L'avion s'éleva dans le ciel nocturne de Casablanca, laissant derrière lui les lumières scintillantes de la ville qui m'avait vue naître, m'épanouir, puis presque m'étouffer. Assise dans le fauteuil en cuir crémeux du jet privé, je fixais le vide à travers le hublot. Ma robe rouge, si éclatante et victorieuse sous les projecteurs du gala, semblait maintenant n'être qu'un déguisement absurde, une peau de serpent dont je cherchais désespérément à me défaire. Chaque vibration de l'appareil résonnait dans mes os comme un rappel de la fragilité de ma situation. J'étais en plein vol, suspendue entre deux mondes, sans issue de secours.

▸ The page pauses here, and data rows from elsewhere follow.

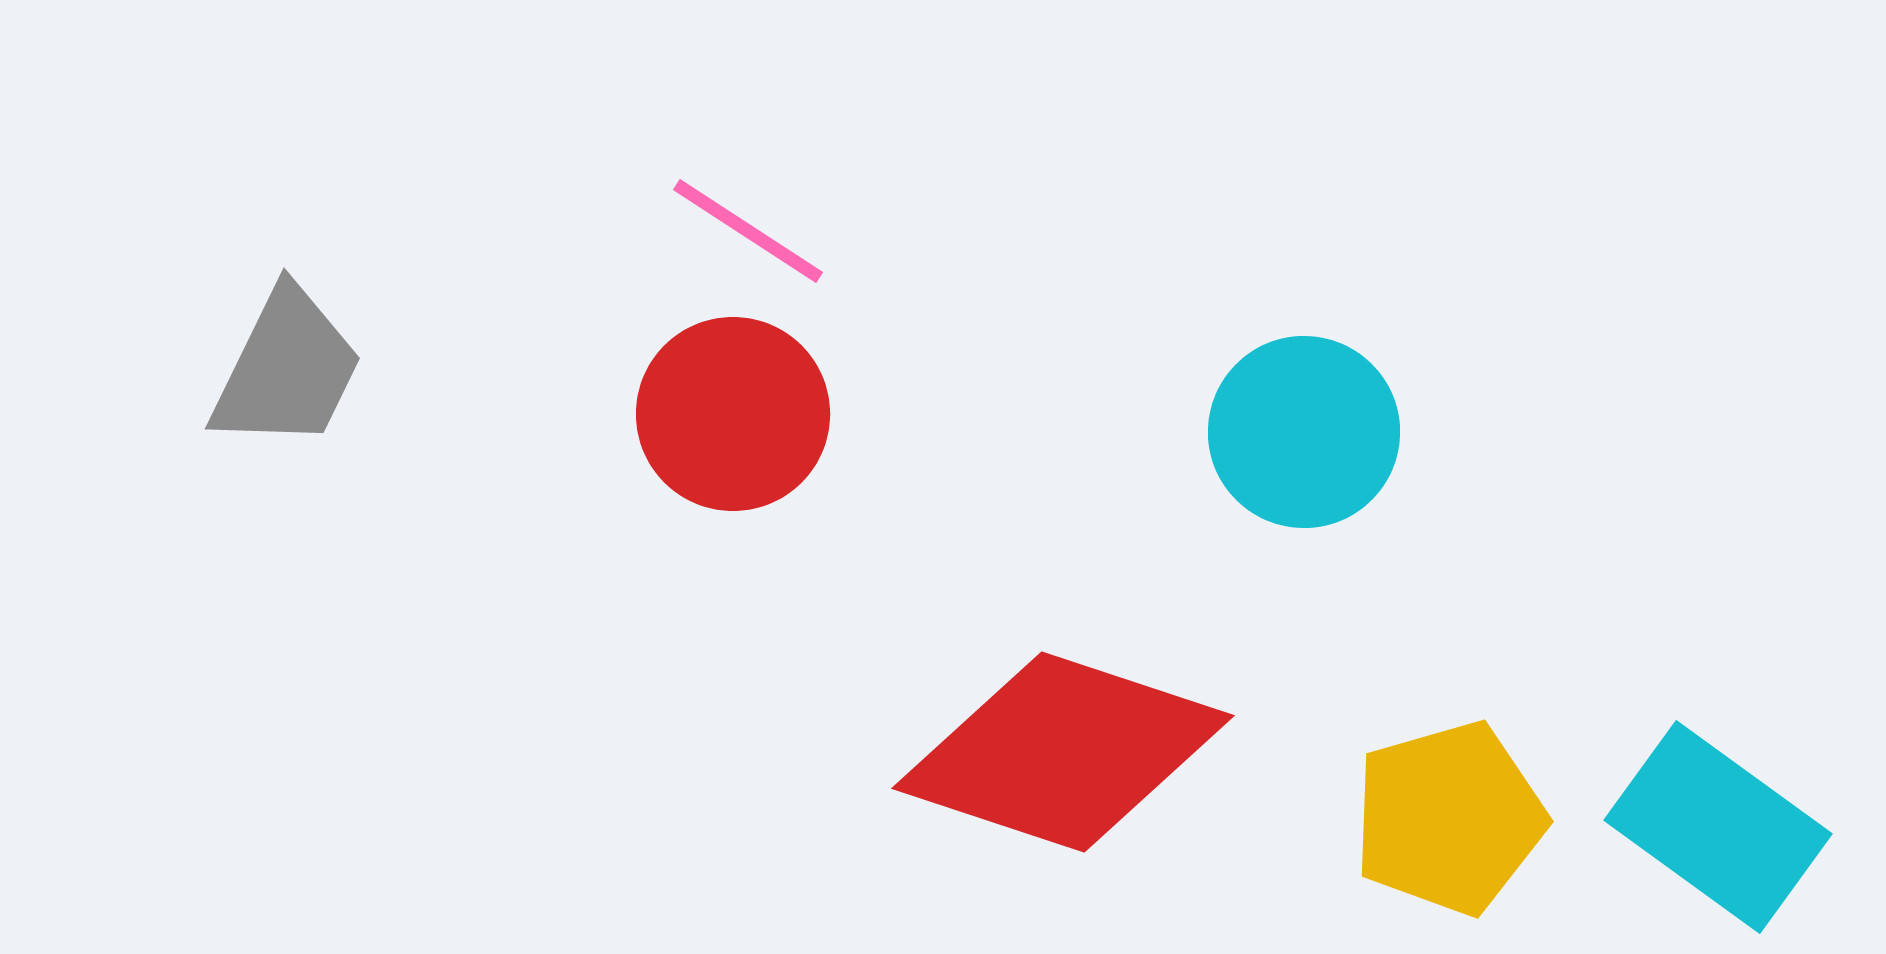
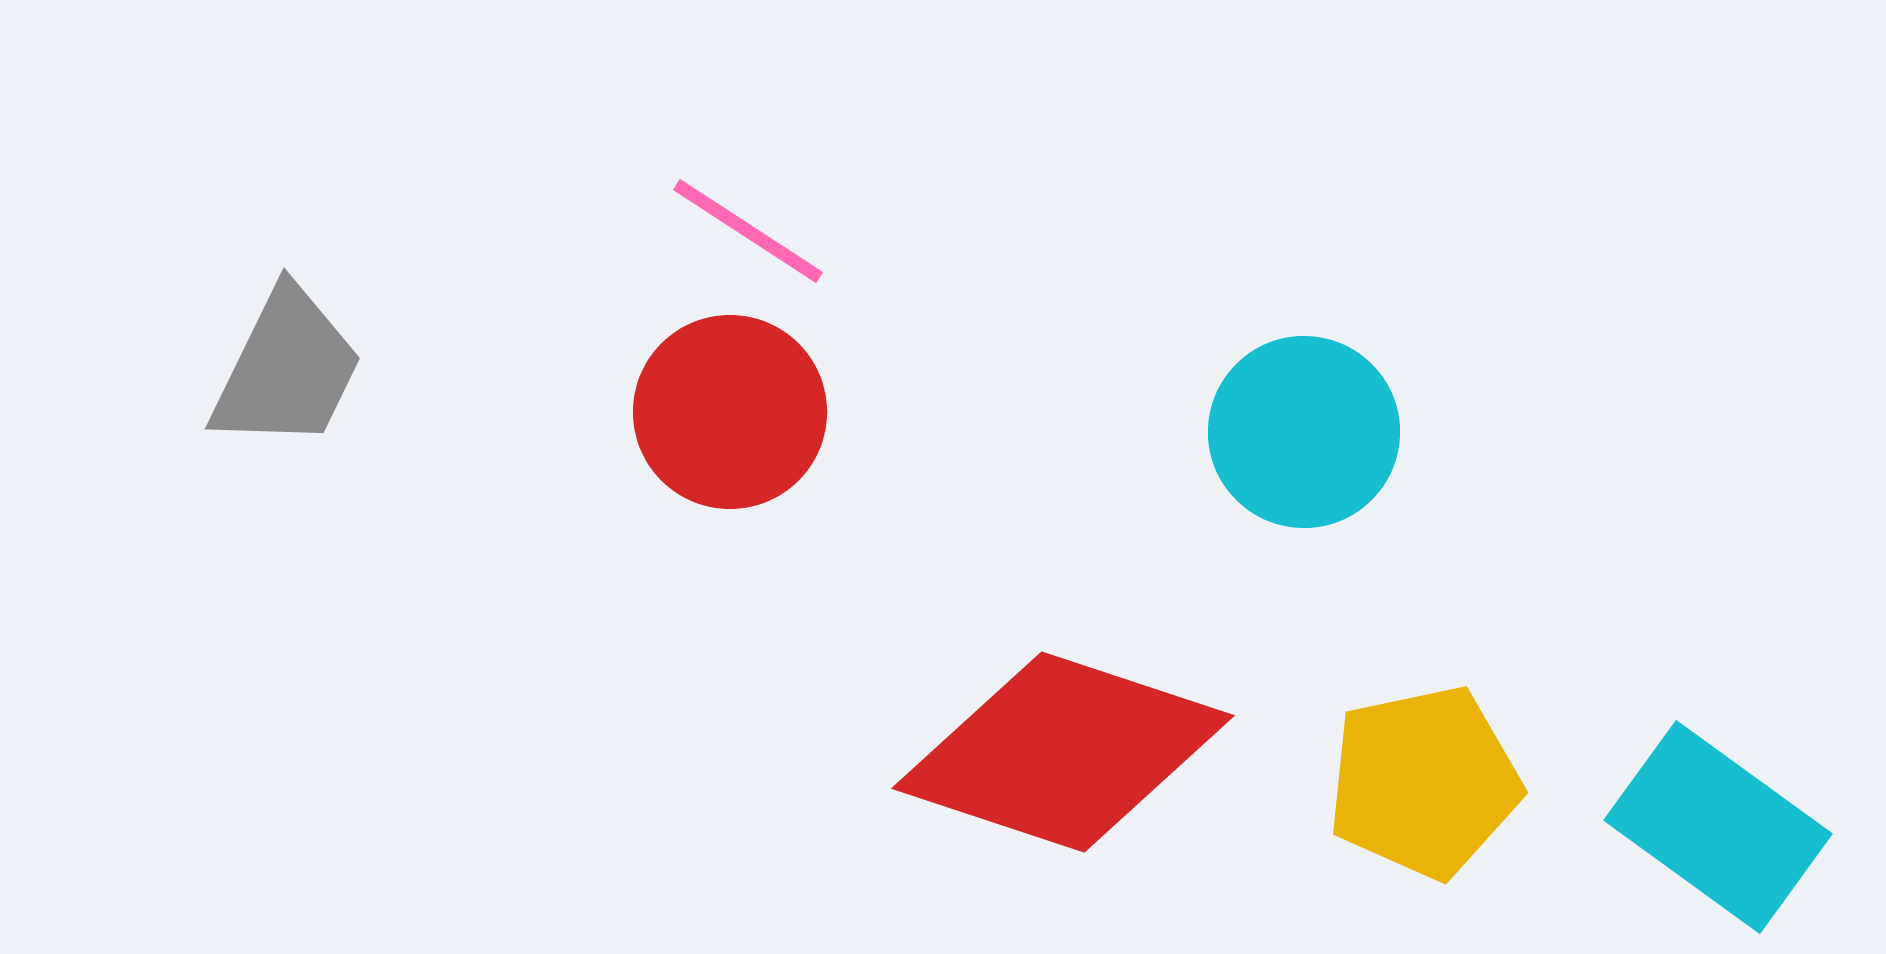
red circle: moved 3 px left, 2 px up
yellow pentagon: moved 25 px left, 36 px up; rotated 4 degrees clockwise
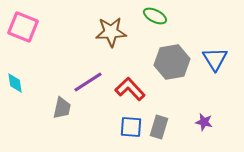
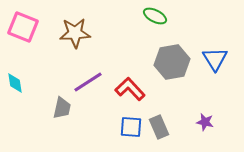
brown star: moved 36 px left, 1 px down
purple star: moved 1 px right
gray rectangle: rotated 40 degrees counterclockwise
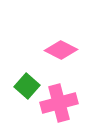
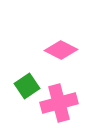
green square: rotated 15 degrees clockwise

Adrien Vance était assis en face de moi, séparé par une table en acajou verni qui brillait sous les appliques tamisées de la cabine. Il avait retiré sa veste de costume, révélant une carrure imposante que sa chemise blanche soulignait à peine. Il ne me regardait pas ; il tapait furieusement sur un ordinateur portable, ses doigts bougeant avec une agilité déconcertante. Le reflet bleu de l'écran baignait son visage, accentuant la dureté de sa mâchoire et le pli sévère entre ses sourcils. Il ne ressemblait pas à un sauveur, mais à un général préparant une invasion.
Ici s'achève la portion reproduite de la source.